Un entretien (Q&R) avec Taylor Cass Talbott

Il est difficile de passer à côté des images choquantes de tas de plastiques flottant au milieu des océans du monde fessant vedette dans les médias. Les photos et les reportages ont sonné l'alarme auprès des citoyens et des décideurs. La question des déchets plastiques dans les océans est l’une des crises les plus significatives de notre époque. Nous pensons que les récupérateurs et récupératrices de matériaux peuvent jouer un rôle important dans la résolution du problème.

Les récupérateurs de matériaux sont des recycleurs du secteur informel qui tirent leur subsistance de la collecte, du tri et du recyclage des déchets dans les villes riches et pauvres, mais jouent un rôle particulièrement important dans les pays du Sud, où la gestion des déchets municipaux est souvent insuffisante pour répondre aux besoins urbains. Dans les villes côtières, les récupérateurs de matériaux jouent non seulement un rôle pour garder les villes propres, mais aussi dans la réduction de la quantité de plastique qui se dirige vers l'océan.

Dans les villes côtières, les récupérateurs de matériaux jouent non seulement un rôle pour garder les villes propres, mais aussi dans la réduction de la quantité de plastique qui se dirige vers l'océan.

Grâce à la nouvelle initiative de WIEGO, Réduire les déchets dans les villes côtières (ReWCC), avec le soutien de l'Agence suédoise de coopération pour le développement international (ASDI), nous travaillons avec des organisations de récupérateurs et récupératrices dans certaines villes côtières afin de sensibiliser davantage au rôle qu´ils et elles jouent (et peuvent jouer encore) dans la réduction des déchets plastiques des océans et, ce qui est aussi important, pour renforcer leurs organisations afin d’être plus efficaces dans ce processus.

Le plastique dans notre monde n’est cependant pas un sujet simple, les déchets du monde entier étant exportés des pays riches vers les pays pauvres, avec la production de plastiques augmentant sans entrave et l’industrie intervenant dans les tentatives de réponses politiques.
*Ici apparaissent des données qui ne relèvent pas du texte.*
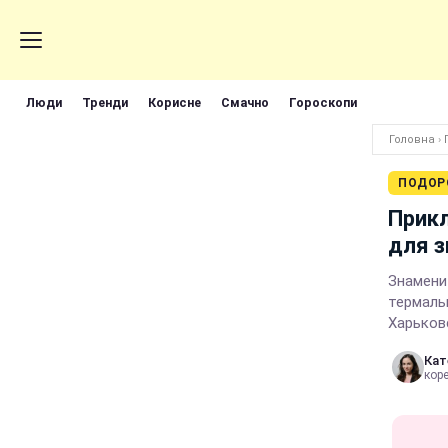
Люди
Тренди
Корисне
Смачно
Гороскопи
Головна
›
ПОДОР
Прикл
для 
Знамени
термаль
Харьков
Кат
кор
Nous abordons certaines de ces questions avec Taylor Cass Talbott, la coordinatrice du nouveau projet WIEGO « Réduire les déchets dans les villes côtières », et nous parlerons davantage sur l’initiative ReWCC et sur les défis et le potentiel de la participation des récupérateurs et récupératrices de matériaux pour la résolution de cette crise mondiale.

En savoir plus sur le travail de WIEGO avec les récupérateurs de matériaux autour du monde.
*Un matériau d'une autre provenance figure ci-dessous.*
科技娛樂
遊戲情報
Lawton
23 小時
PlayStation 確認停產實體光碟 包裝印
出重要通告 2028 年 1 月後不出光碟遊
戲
La décharge de MbeubeussUn récupérateur de matériaux dans la décharge de Mbeubeuss, à l'extérieur de Dakar, au Sénégal, collecte et trie les déchets de la ville afin de réduire la quantité de plastique se dirigeant vers l'océan Atlantique. Photo : Jenna Harvey

Quels sont les objectifs de cette nouvelle initiative ReWCC ?
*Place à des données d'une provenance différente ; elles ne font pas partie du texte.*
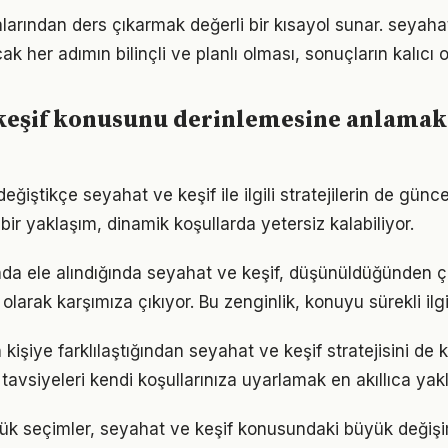
alarından ders çıkarmak değerli bir kısayol sunar. seyaha
k her adımın bilinçli ve planlı olması, sonuçların kalıcı o
keşif konusunu derinlemesine anlamak 
eğiştikçe seyahat ve keşif ile ilgili stratejilerin de günc
 bir yaklaşım, dinamik koşullarda yetersiz kalabiliyor.
nda ele alındığında seyahat ve keşif, düşünüldüğünden 
olarak karşımıza çıkıyor. Bu zenginlik, konuyu sürekli ilgi 
n kişiye farklılaştığından seyahat ve keşif stratejisini de 
tavsiyeleri kendi koşullarınıza uyarlamak en akıllıca yak
ük seçimler, seyahat ve keşif konusundaki büyük değişiml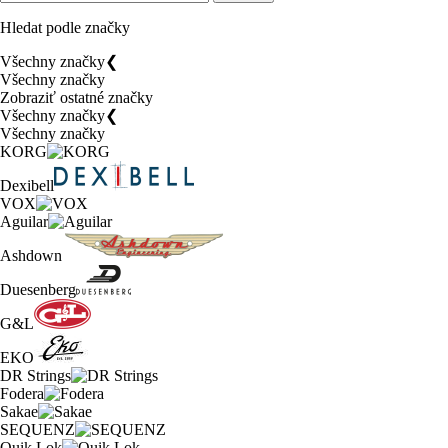
Hledat podle značky
Všechny značky
❮
Všechny značky
Zobraziť ostatné značky
Všechny značky
❮
Všechny značky
KORG
Dexibell
VOX
Aguilar
Ashdown
Duesenberg
G&L
EKO
DR Strings
Fodera
Sakae
SEQUENZ
Quik Lok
Le projet ReWCC met en évidence et accroît la contribution des récupérateurs de matériaux à la réduction des plastiques dans les océans du monde entier. Pour cela, nous soutenons des organisations de récupérateurs et récupératrices de matériaux dans plusieurs villes côtières – Accra, Ghana ; Buenos Aires, Argentine ; et Dakar, Sénégal – pour mieux faire entendre leurs voix et augmenter leur capacité de récupération des déchets. En renforçant leurs organisations, notre objectif est de les aider à s’intégrer dans des systèmes plus formalisés de gestion des déchets solides municipaux.

Quel rôle jouent les récupérateurs et récupératrices de matériaux dans la lutte contre les plastiques dans les océans ?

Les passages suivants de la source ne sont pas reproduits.